A successful pregnancy is not a moral triumph: why I chose to reveal mine before 12 weeks

Kate has been forced to announce she's expecting early. Even though Glosswitch miscarried after doing the same, she says she doesn't regret it.

So the Duchess of Cambridge is pregnant. I for one am mightily relieved. I may be a republican but even I couldn’t bear to see one human being placed under so much pressure to breed. Since there was no chance of her ever being let off the hook – and let’s face it, adoption was out of the question – it’s a good job she’s proven herself fecund at last (although I’ll be honest, the conspiracy theorist-cum-lover of crap late 1990s telly in me is still thinking she might have done a “Maria off Family Affairs” out of sheer desperation; let’s all keep an eye out for any suspiciously cushion-like bumps).

Of course, while it’s nice that Kate has (probably) managed to conceive, it’s important we don’t all get too excited.
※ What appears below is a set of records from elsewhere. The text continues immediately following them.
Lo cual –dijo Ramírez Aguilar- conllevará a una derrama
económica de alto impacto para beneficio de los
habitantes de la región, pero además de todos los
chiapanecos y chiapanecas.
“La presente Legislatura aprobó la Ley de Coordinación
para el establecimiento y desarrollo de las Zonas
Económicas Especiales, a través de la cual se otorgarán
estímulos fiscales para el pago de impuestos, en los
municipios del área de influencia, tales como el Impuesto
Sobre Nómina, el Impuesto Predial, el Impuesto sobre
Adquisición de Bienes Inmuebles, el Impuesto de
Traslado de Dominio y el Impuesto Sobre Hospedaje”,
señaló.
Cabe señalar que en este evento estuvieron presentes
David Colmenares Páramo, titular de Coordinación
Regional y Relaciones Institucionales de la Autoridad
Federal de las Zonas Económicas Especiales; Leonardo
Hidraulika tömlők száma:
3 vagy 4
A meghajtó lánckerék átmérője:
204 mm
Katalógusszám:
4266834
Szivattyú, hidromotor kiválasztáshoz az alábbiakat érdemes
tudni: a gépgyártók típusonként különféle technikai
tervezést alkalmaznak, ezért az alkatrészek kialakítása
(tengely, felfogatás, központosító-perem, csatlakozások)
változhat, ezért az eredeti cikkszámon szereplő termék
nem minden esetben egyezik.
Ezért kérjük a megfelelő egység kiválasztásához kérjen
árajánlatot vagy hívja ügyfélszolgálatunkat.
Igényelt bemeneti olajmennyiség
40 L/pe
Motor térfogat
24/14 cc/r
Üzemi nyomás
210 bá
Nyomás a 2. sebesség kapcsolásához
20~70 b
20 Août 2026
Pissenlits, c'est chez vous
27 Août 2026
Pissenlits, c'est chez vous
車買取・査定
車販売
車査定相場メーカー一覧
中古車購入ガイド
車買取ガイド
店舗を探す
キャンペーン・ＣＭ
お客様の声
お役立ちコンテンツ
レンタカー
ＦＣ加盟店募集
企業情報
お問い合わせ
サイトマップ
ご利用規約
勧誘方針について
As Telegraph Chief Reporter Gordon Rayner notes “the Duchess is not yet 12 weeks pregnant, which is the normal time when couples announce pregnancies”. Ah yes, “the normal time”. The time when it’s finally safe to tell other people because it’s less likely to go wrong. The time after which, if you do miscarry, people might sympathise with you a little more and blame you a little less. After all, speaking out before then is just bad luck, arrogance, tempting fate. It’s counting your chickens before they’ve hatched. It’s admitting that to you, however early, a pregnancy is real and that if it does go wrong, you still deserve time to grieve (how inconsiderate). Thankfully, in Kate’s case there is at least an excuse for this deviance from the norm.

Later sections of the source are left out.